BRCA · Genetic Counseling · Mammogram · MRI · Preventative

In The News: March 2020

Below is a list of breast cancer-related articles that I’ve compiled for March 2020.

  • Article from the Fred Hutch organization discussing that MRIs are the best tool for screening dense breasts for breast cancer, but the cost of the MRI prevents them from being used as a primary screening tool. Thus, mammograms continue to be used as a primary screening tool, even though they aren’t the most effective for women with dense breasts.
  • Article from Oncology Nursing News discussing a technique used by researchers at Stamford Hospital to identify women at higher risk for breast cancer, inform these women, and get them to sign up for and complete increased screening in an attempt to identify sooner incidences of breast cancer.
  • There are a few articles this month on how and when genetic testing related to breast cancer risk should take place.
    • This article from Mayo Clinic advocates that all women under the age of 66 that have been diagnosed with breast cancer receive a recommendation to take genetic counseling, even if there is no prior family history of breast cancer.
    • Article/possible editorial (?) from the Jerusalem Times discussing what different countries’ recommendations are regarding BRCA testing among the Ashkenazi Jew population and does this guidance make sense?
  • Apparently some TV show (that I’ve never heard of, but that doesn’t mean anything) will feature a story line this week where a character will make a decision from their BRCA testing results.

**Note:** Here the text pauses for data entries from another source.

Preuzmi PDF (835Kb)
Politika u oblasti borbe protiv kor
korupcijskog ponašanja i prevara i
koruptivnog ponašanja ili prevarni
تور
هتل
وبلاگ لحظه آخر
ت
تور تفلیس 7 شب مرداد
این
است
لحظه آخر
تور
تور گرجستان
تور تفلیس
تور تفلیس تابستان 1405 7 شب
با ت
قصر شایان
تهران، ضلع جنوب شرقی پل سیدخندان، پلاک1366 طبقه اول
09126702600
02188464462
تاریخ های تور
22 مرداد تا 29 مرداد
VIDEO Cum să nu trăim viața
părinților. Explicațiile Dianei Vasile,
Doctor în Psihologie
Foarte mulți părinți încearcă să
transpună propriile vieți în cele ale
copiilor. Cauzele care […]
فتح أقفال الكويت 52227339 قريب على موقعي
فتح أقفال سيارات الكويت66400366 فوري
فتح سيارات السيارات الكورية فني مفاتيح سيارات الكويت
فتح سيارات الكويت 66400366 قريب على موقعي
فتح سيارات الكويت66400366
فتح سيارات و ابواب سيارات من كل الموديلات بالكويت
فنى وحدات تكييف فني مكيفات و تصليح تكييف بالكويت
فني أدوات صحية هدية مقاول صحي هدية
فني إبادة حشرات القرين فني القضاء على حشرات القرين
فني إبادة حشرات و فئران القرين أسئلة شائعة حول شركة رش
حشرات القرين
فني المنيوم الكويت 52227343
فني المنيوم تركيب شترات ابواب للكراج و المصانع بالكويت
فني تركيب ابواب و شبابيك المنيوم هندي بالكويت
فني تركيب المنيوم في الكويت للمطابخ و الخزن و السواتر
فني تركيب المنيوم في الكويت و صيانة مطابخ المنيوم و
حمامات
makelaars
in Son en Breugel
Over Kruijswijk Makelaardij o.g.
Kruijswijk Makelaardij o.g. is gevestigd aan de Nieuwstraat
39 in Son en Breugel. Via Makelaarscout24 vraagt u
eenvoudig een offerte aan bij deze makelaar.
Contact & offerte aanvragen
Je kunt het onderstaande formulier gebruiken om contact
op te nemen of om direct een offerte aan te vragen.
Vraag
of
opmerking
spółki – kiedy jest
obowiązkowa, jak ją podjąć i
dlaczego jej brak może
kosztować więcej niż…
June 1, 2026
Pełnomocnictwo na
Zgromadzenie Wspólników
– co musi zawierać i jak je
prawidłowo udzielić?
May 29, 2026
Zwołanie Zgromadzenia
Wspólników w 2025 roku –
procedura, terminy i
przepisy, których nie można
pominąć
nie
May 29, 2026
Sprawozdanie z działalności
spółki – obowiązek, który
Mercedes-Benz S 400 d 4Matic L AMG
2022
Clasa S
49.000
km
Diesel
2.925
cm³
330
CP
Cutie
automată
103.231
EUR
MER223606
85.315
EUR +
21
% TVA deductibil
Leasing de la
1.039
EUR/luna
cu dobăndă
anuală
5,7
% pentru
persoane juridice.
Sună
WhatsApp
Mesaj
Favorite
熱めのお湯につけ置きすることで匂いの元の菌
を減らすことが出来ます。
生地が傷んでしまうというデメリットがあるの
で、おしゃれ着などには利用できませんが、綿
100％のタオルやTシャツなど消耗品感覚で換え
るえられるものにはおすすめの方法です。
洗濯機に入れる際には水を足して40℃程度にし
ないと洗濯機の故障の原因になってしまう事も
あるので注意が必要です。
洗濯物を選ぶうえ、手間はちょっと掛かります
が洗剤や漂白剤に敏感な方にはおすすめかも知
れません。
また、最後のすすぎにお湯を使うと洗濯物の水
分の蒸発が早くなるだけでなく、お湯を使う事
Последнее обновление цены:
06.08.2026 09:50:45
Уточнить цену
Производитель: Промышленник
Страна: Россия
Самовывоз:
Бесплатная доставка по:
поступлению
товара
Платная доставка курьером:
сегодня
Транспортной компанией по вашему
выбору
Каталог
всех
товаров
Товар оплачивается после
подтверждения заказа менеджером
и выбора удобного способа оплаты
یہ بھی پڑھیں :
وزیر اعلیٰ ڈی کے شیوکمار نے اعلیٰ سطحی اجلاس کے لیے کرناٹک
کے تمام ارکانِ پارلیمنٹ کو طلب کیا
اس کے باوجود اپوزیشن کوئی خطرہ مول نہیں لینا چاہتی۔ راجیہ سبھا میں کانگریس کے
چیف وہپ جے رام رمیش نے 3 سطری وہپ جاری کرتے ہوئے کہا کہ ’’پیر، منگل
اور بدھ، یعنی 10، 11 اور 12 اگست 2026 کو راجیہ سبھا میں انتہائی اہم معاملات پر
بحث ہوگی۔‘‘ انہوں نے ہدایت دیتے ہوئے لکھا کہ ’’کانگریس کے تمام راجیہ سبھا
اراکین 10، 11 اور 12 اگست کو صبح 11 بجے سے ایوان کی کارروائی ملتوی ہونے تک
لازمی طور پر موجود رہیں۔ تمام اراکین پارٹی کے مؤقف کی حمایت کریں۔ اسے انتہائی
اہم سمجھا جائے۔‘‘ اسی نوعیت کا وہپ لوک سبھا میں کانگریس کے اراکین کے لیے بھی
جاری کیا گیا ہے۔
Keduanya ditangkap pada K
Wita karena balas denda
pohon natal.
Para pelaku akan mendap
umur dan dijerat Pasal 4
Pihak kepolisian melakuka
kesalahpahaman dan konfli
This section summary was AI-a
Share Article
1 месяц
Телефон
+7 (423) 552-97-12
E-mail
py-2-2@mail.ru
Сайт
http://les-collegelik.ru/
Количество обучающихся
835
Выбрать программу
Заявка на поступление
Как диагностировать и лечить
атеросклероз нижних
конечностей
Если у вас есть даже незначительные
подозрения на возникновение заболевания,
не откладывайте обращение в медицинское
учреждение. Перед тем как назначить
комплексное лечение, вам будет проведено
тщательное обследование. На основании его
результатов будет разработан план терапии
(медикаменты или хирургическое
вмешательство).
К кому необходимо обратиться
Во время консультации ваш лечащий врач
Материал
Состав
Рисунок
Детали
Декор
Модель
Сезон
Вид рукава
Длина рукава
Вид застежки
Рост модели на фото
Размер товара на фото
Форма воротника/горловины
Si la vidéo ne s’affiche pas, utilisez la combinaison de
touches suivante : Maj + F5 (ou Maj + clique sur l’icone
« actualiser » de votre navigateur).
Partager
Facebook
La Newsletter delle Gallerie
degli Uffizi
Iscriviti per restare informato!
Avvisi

Intriguing.
  • University of Massachusetts cancer researchers are conducting a study looking at breast milk from women who have already been identified as having a BRCA1 or BRCA2 genetic mutation.
  • Article on Dana-Farber Cancer Institute’s effort to match breast cancer patients with particular genetic mutations to pilot studies designed for those mutations.
  • An article on how being a mother impacts the decisions made by women who have been tested positive for a BRCA genetic mutation.
  • An article written by a women who finds herself at 39% risk of breast cancer and her thoughts on genetic testing.
  • Article from ASCO providing guidelines for the management of male breast cancer.

Bilateral Ultrasound · Birth Control · BRCA · Genetic Counseling · Mammogram · MRI

Bilateral Ultrasound and Results

Earlier this week, I had my bilateral ultrasound. I’ll go ahead and give the spoiler alert- everything came back as benign!

I got my ultrasound at the same radiology center that I got my mammogram and my MRI, so the initial routine was pretty similar. Go into the center, sign in, wait for awhile, sign a few forms, wait for a while, and then go back to the locker area. I changed into the gown and locked my things up (although, in the days of COVID-19, I’m thinking this joint locker system is a bit of a shortfall, especially in a situation where people can have compromised immune systems). I then got called back into the room.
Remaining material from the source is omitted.